Text Mining and NLP

Machine Learning
R Programming
Text Mining
NLP
Learn how to perform text mining and natural language processing (NLP) in R, including data preparation, model building, and evaluation. This lecture covers essential techniques for text analysis in R.
Author

TERE

Published

June 21, 2024

Introduction

Text mining and natural language processing (NLP) involve extracting meaningful information from text data. These techniques are widely used in various applications such as sentiment analysis, topic modeling, and text classification. In this lecture, we will learn how to perform text mining and NLP in R, including data preparation, model building, and evaluation.

Key Concepts

1. What is Text Mining and NLP?

Text mining is the process of extracting useful information from text. NLP involves the interaction between computers and human language, aiming to read, decipher, understand, and make sense of human languages in a valuable way.

2. Applications of Text Mining and NLP

  • Sentiment Analysis: Determining the sentiment expressed in text.

  • Topic Modeling: Identifying the main topics in a collection of documents.

  • Text Classification: Categorizing text into predefined categories.

  • Named Entity Recognition (NER): Identifying and classifying entities in text.
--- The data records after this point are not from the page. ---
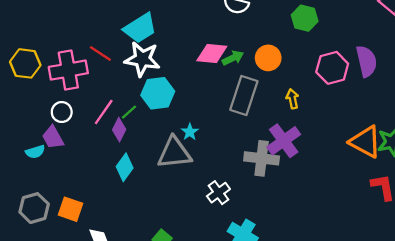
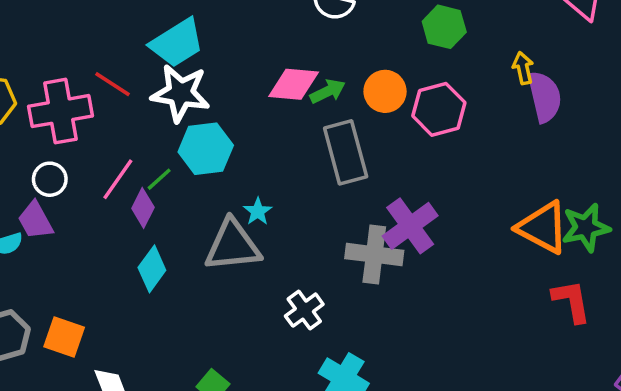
pink hexagon: (332, 68) -> (439, 109), moved
gray rectangle: (244, 95) -> (346, 152), turned -33
yellow arrow: (292, 99) -> (523, 68), moved

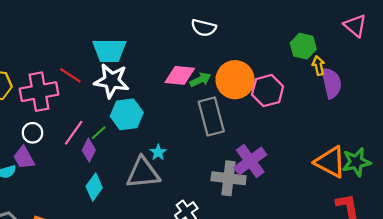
green hexagon: (444, 27) -> (303, 46), moved
cyan trapezoid: (177, 43) -> (109, 50), turned 32
orange circle: (385, 91) -> (235, 80), size x1.5

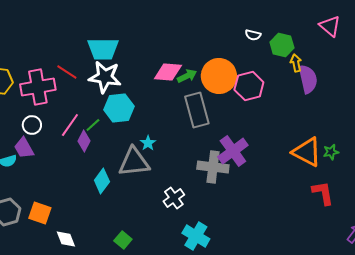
white semicircle: (204, 28) -> (253, 35), moved, size x0.7
green star: (356, 162) -> (331, 152), size x0.6
cyan diamond: (94, 187) -> (102, 181), moved

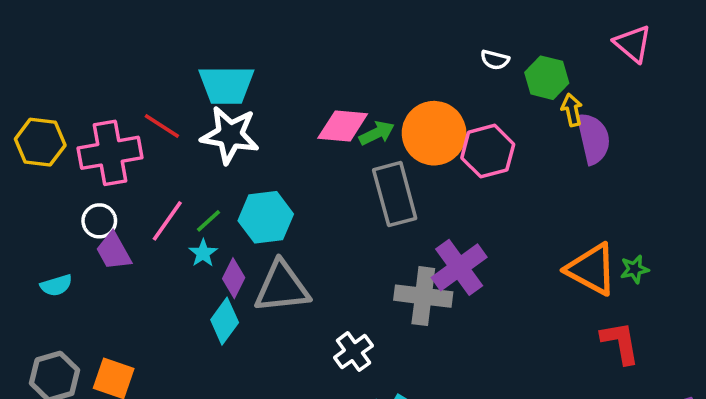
cyan hexagon: (119, 108) -> (266, 217), moved
purple diamond: (84, 141) -> (234, 278), moved
cyan star: (148, 143) -> (203, 253), moved
purple trapezoid: (24, 148) -> (114, 251), moved

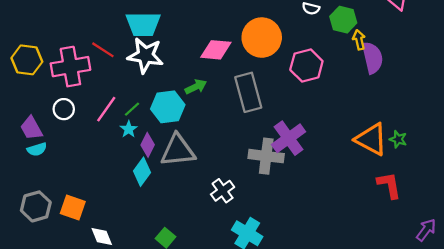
green arrow: (377, 133) -> (196, 87), moved
orange circle: (434, 133) -> (262, 38), moved
purple trapezoid: (114, 251) -> (31, 128), moved
green star: (635, 269) -> (398, 139), turned 30

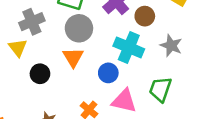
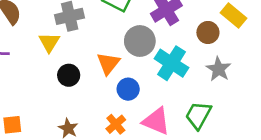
brown circle: (145, 16) -> (208, 32), moved
gray circle: (79, 28) -> (140, 41), moved
blue circle: (108, 73) -> (128, 89), moved

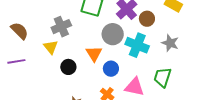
brown circle: (208, 32) -> (147, 19), moved

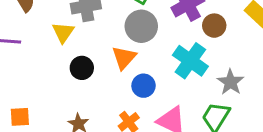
gray circle: (113, 34) -> (141, 26), moved
gray star: (170, 43) -> (230, 82), moved

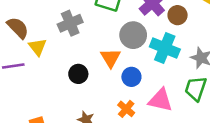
gray circle: (141, 26) -> (133, 35), moved
yellow triangle: (63, 32) -> (38, 47), moved

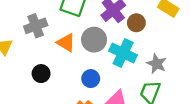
orange triangle: (110, 58) -> (66, 43), moved, turned -30

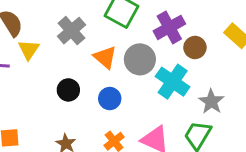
gray cross: (36, 26) -> (71, 31), turned -30
blue circle: (91, 79) -> (110, 99), moved

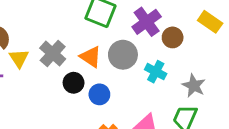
gray cross: (71, 31) -> (53, 53), moved
cyan cross: (173, 82) -> (156, 72), size x0.7
black circle: (68, 90) -> (74, 83), moved

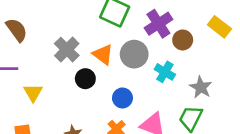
yellow triangle: (19, 58) -> (33, 93), moved
blue circle: (99, 94) -> (122, 98), moved

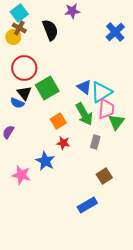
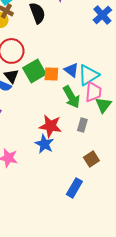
orange square: (58, 121) -> (51, 74), moved, turned 35
red star: (63, 143) -> (50, 126), size x1.6
blue star: (45, 161) -> (44, 144), moved
blue rectangle: (87, 205) -> (74, 188), turned -30

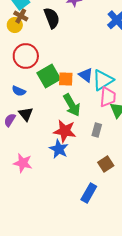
black triangle: (11, 76) -> (26, 114), moved
green arrow: (71, 97) -> (72, 105), moved

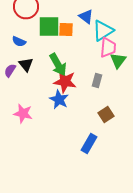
blue triangle: (86, 75) -> (86, 16), moved
green square: (49, 76) -> (49, 26), turned 30
green arrow: (72, 105) -> (58, 64), moved

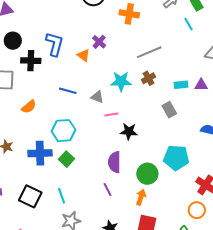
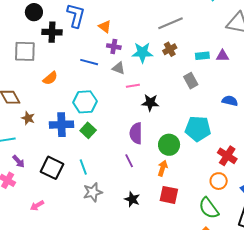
purple cross: (99, 42) -> (114, 47), moved, turned -32

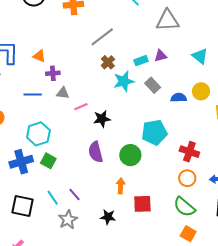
cyan star: (142, 53) -> (124, 81), moved
gray rectangle: (191, 81) -> (153, 85), moved
purple line: (129, 161) -> (74, 194), moved
orange arrow: (163, 168) -> (121, 186), moved

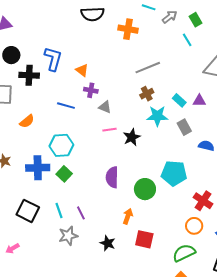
cyan rectangle: (141, 61) -> (179, 100), turned 48
gray triangle: (63, 93) -> (105, 107), moved
black star: (102, 119) -> (132, 137), moved, turned -30
green semicircle: (184, 207) -> (184, 253), turned 100

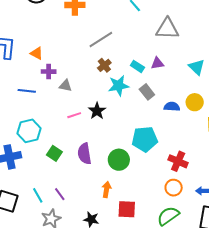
pink line: (109, 130) -> (74, 115), moved
green square: (64, 174) -> (54, 153), moved

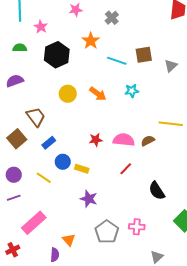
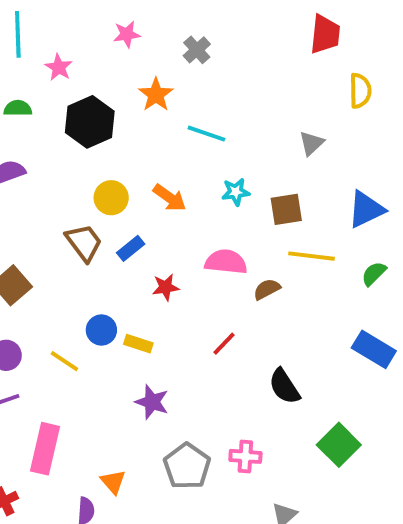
brown square: (144, 55) -> (286, 209), moved
brown trapezoid: (36, 117) -> (84, 242), moved
pink semicircle: (124, 140) -> (226, 262), moved
blue rectangle: (49, 143) -> (131, 248), moved
pink rectangle: (34, 223) -> (45, 449), turned -35

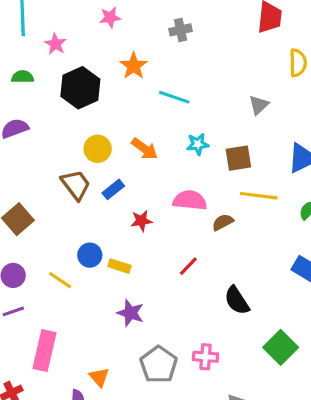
gray cross: (197, 50) -> (181, 30), moved, turned 30

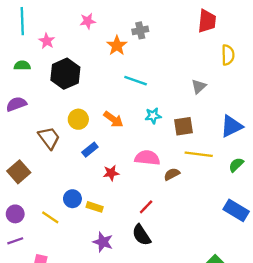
orange star: (134, 66) -> (117, 46), moved
brown trapezoid: (76, 185) -> (49, 138), moved
black semicircle: (237, 300) -> (141, 235), moved

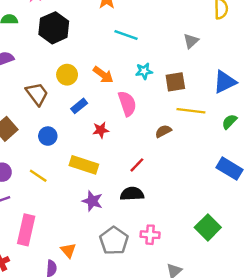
pink semicircle: (147, 158) -> (127, 104), moved, turned 65
blue circle: (72, 199) -> (48, 136), moved
yellow rectangle: (95, 207) -> (84, 165), size x1.6
black semicircle: (141, 235) -> (132, 194), turned 120

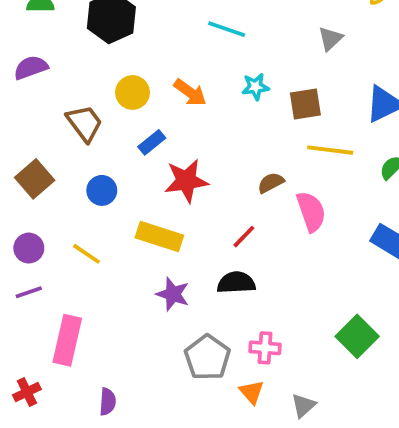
pink semicircle: (127, 104) -> (311, 212), moved
red star: (101, 130) -> (186, 181), size x1.6
brown semicircle: (163, 131) -> (271, 183), moved
orange triangle: (68, 250) -> (252, 392), moved

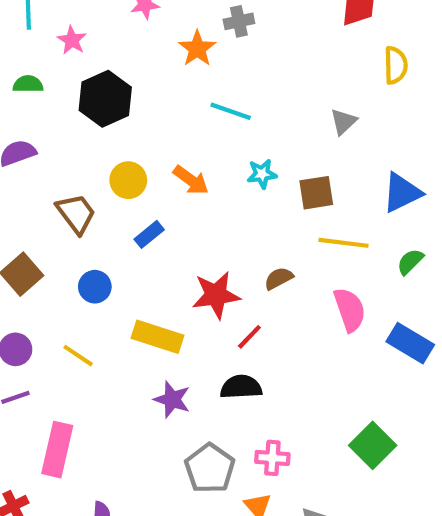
red star: (186, 181) -> (216, 295), moved
pink semicircle: (311, 212) -> (350, 310), moved

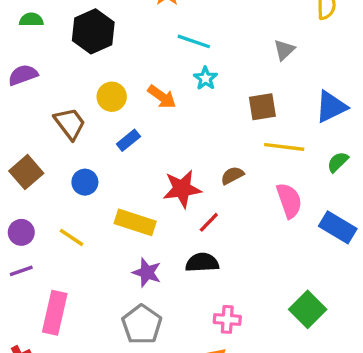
cyan star: (262, 174) -> (205, 78), moved, turned -30
gray pentagon: (210, 468) -> (142, 324), moved

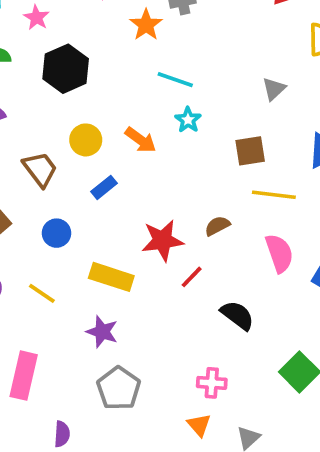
black semicircle: (202, 263) -> (237, 315), moved, turned 40
purple star: (147, 273) -> (102, 332), moved

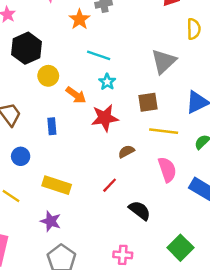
gray triangle: (274, 89) -> (164, 61), size x1.6
yellow circle: (86, 140) -> (48, 76), moved
blue rectangle: (104, 187) -> (52, 126), turned -56
red star: (162, 240) -> (105, 118), moved

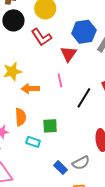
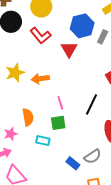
pink line: (60, 80) -> (60, 103), moved
orange arrow: (30, 89) -> (40, 79), moved
black line: (84, 98) -> (91, 104), moved

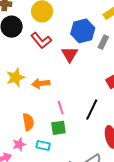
pink star: (11, 134) -> (19, 144), moved

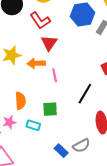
red triangle: (70, 54) -> (49, 43), moved
pink line: (61, 108) -> (55, 75), moved

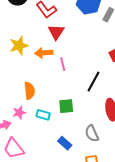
green square: (50, 109) -> (66, 106), moved
gray semicircle: (81, 146) -> (92, 133), turned 96
blue rectangle: (61, 151) -> (65, 143), moved

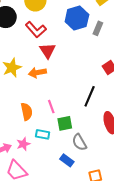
pink line: (63, 64) -> (51, 107), moved
pink star: (19, 113) -> (23, 144), moved
gray semicircle: (92, 133) -> (79, 142), moved

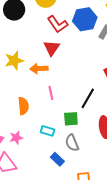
red L-shape: (36, 30) -> (58, 24), moved
pink line: (51, 107) -> (51, 93), moved
green square: (65, 123) -> (71, 119), moved
cyan rectangle: (43, 134) -> (47, 131), moved

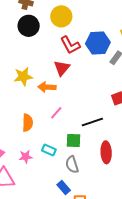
pink line: (51, 93) -> (56, 113), turned 48
black line: (88, 98) -> (92, 122), turned 35
pink star: (16, 138) -> (26, 157), moved
blue rectangle: (57, 159) -> (64, 188), moved

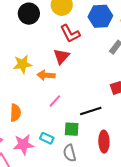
blue hexagon: (98, 43) -> (100, 16), moved
orange semicircle: (28, 123) -> (15, 113), moved
pink star: (26, 157) -> (23, 144), size x1.5

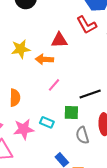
red L-shape: (70, 34) -> (87, 25), moved
red triangle: (61, 56) -> (59, 40), turned 48
gray semicircle: (70, 153) -> (82, 135), moved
Performing Text Mining and NLP in R

1. Installing Required Packages

We will use the tm, textclean, and tidytext packages for text mining and NLP.


# Installing required packages

install.packages("tm")

install.packages("textclean")

install.packages("tidytext")

2. Data Preparation

Preparing text data involves cleaning and preprocessing steps such as removing stop words, punctuation, and stemming.


# Loading the required packages

library(tm)

library(textclean)

library(tidytext)



# Sample text data

texts <- c("This is the first document.", "This document is the second document.", "And this is the third one.")



# Creating a corpus

corpus <- VCorpus(VectorSource(texts))



# Cleaning the text data

corpus <- tm_map(corpus, content_transformer(tolower))

corpus <- tm_map(corpus, removePunctuation)

corpus <- tm_map(corpus, removeNumbers)

corpus <- tm_map(corpus, removeWords, stopwords("en"))

corpus <- tm_map(corpus, stripWhitespace)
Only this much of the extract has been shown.